- Ligue 1
- J12
- Rennes-Lyon (0-1)
Stéphanie Frappart et la banalisation du sexisme dans le foot
Les insultes reçues par l’arbitre Stéphanie Frappart, le soir du match opposant Rennes et Lyon au Roazhon Park, puis largement déversées sur les réseaux sociaux, illustrent encore à quel point les femmes dérangent dans le petit monde du ballon rond.

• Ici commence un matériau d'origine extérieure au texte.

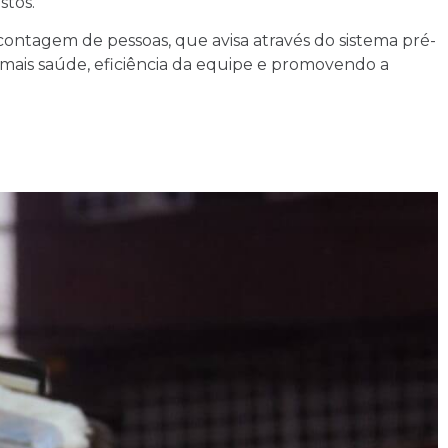
stos.
contagem de pessoas, que avisa através do sistema pré-
 mais saúde, eficiência da equipe e promovendo a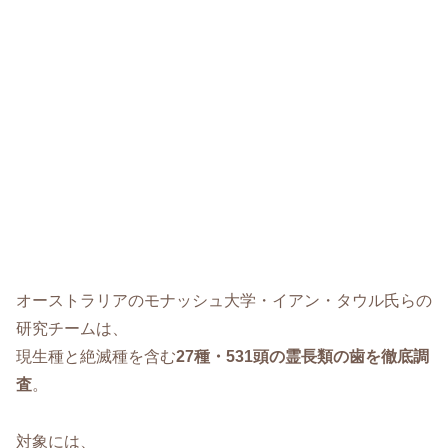
オーストラリアのモナッシュ大学・イアン・タウル氏らの
研究チームは、
現生種と絶滅種を含む
27種・531頭の霊長類の歯を徹底調
査
。
対象には、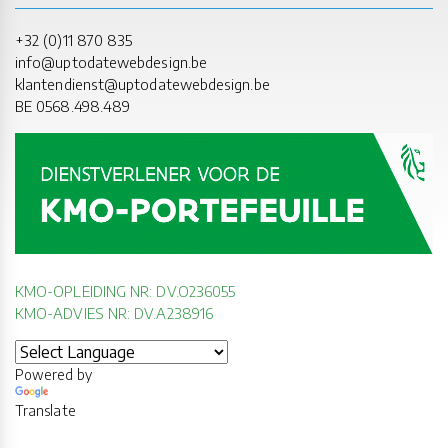
+32 (0)11 870 835
info@uptodatewebdesign.be
klantendienst@uptodatewebdesign.be
BE 0568.498.489
KMO-OPLEIDING NR: DV.O236055
KMO-ADVIES NR: DV.A238916
Powered by
Translate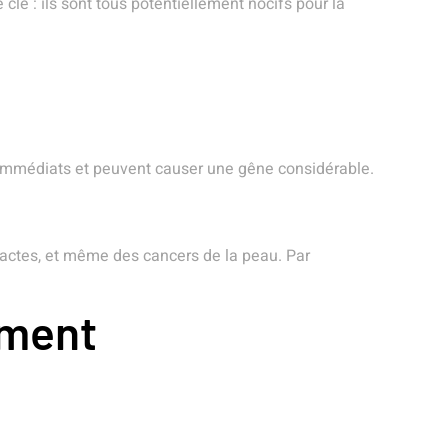
clé : ils sont tous potentiellement nocifs pour la
nt immédiats et peuvent causer une gêne considérable.
ractes, et même des cancers de la peau. Par
ement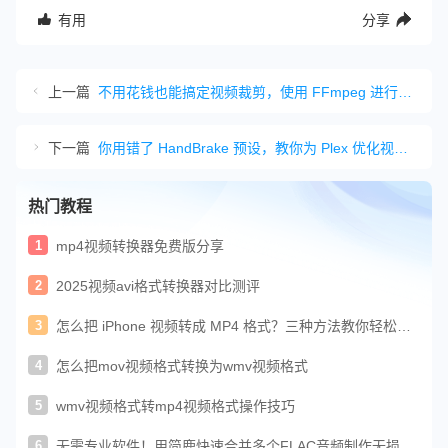
有用
分享
上一篇
不用花钱也能搞定视频裁剪，使用 FFmpeg 进行视频裁剪教程
下一篇
你用错了 HandBrake 预设，教你为 Plex 优化视频的正确方法
热门教程
1
mp4视频转换器免费版分享
2
2025视频avi格式转换器对比测评
3
怎么把 iPhone 视频转成 MP4 格式？三种方法教你轻松转
换苹果视频
4
怎么把mov视频格式转换为wmv视频格式
5
wmv视频格式转mp4视频格式操作技巧
6
无需专业软件！用简鹿快速合并多个FLAC音频制作无损串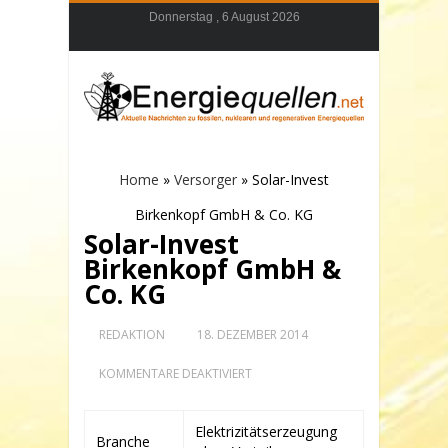
Donnerstag , 6 August 2026
Home
»
Versorger
»
Solar-Invest
Birkenkopf GmbH & Co. KG
Solar-Invest
Birkenkopf GmbH &
Co. KG
REDAKTION
18. DEZEMBER 2014
FÜR
KOMMENTARE DEAKTIVIERT
SOLAR-
INVEST
BIRKENKOPF
Elektrizitätserzeugung
GMBH
Branche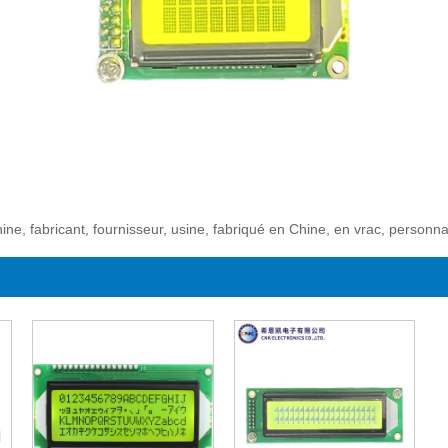
ine, fabricant, fournisseur, usine, fabriqué en Chine, en vrac, personn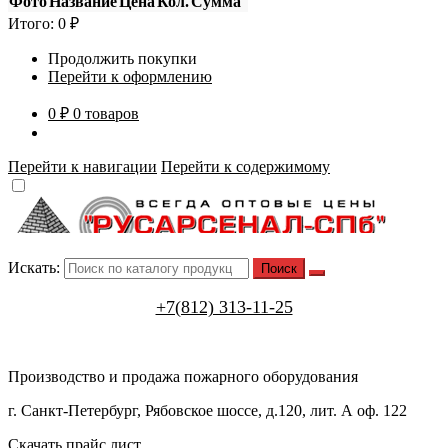
Фото
Название
Цена
Кол.
Сумма
Итого:
0
₽
Продолжить покупки
Перейти к оформлению
0 ₽
0 товаров
Перейти к навигации
Перейти к содержимому
Искать:
+7(812) 313-11-25
Производство и продажа пожарного оборудования
г. Санкт-Петербург, Рябовское шоссе, д.120, лит. А оф. 122
Скачать прайс лист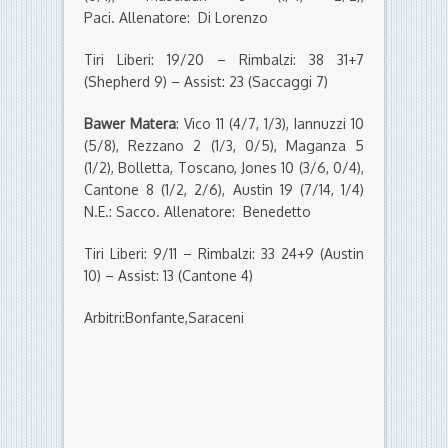
Paci. Allenatore: Di Lorenzo
Tiri Liberi: 19/20 – Rimbalzi: 38 31+7
(Shepherd 9) – Assist: 23 (Saccaggi 7)
Bawer Matera
: Vico 11 (4/7, 1/3), Iannuzzi 10
(5/8), Rezzano 2 (1/3, 0/5), Maganza 5
(1/2), Bolletta, Toscano, Jones 10 (3/6, 0/4),
Cantone 8 (1/2, 2/6), Austin 19 (7/14, 1/4)
N.E.: Sacco. Allenatore: Benedetto
Tiri Liberi: 9/11 – Rimbalzi: 33 24+9 (Austin
10) – Assist: 13 (Cantone 4)
Arbitri:Bonfante,Saraceni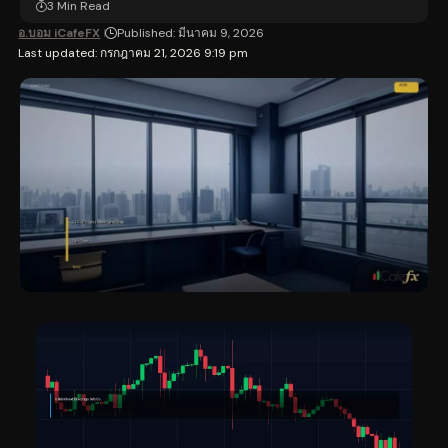
3 Min Read
อ.บอม iCafeFX
Published: มีนาคม 9, 2026
Last updated: กรกฎาคม 21, 2026 9:19 pm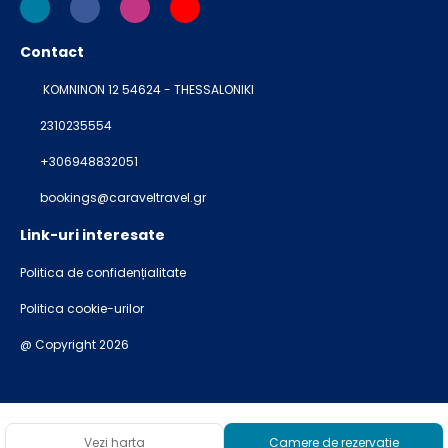
Contact
KOMNINON 12 54624 - THESSALONIKI
2310235554
+306948832051
bookings@caraveltravel.gr
Link-uri interesate
Politica de confidențialitate
Politica cookie-urilor
@ Copyright 2026
Vezi harta
Camere de rezervatie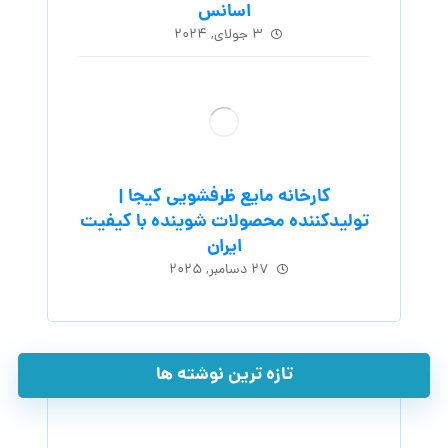
اسانس
۳ جولای, ۲۰۲۴
کارخانه مایع ظرفشویی کیجا |
تولیدکننده محصولات شوینده با کیفیت
ایران
۲۷ دسامبر, ۲۰۲۵
تازه ترین نوشته ها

Les 90 minutes entre le Stade rennais et l’OL nous ont offert une de ces purges dont la Ligue 1 semble avoir le secret cette saison. Lyon y a malgré tout récolté sa première victoire. Rennes a démontré l’ampleur de ses difficultés sur le terrain. Mais pour certains supporters en tribunes, il semblerait que le principal problème ait d’abord tenu au fait que l’arbitre fut une femme, Stéphanie Frappart, et non pas au fond de jeu chaotique ou à l’incapacité de Bruno Genesio à mettre en ordre de bataille son effectif. Des gradins sont donc descendues un florilège d’insultes sexistes, que le compte Footeuses sur Twitter a été dans les premiers à fustiger : « “Sale p*te, sal*pe, grosse chi*nne”. De nombreuses insultes sexistes ont été proférées par le public du Roazhon Park à l’encontre de Stéphanie Frappart, l’arbitre centrale du match Rennes-OL en Ligue 1 ce dimanche… Inadmissible. »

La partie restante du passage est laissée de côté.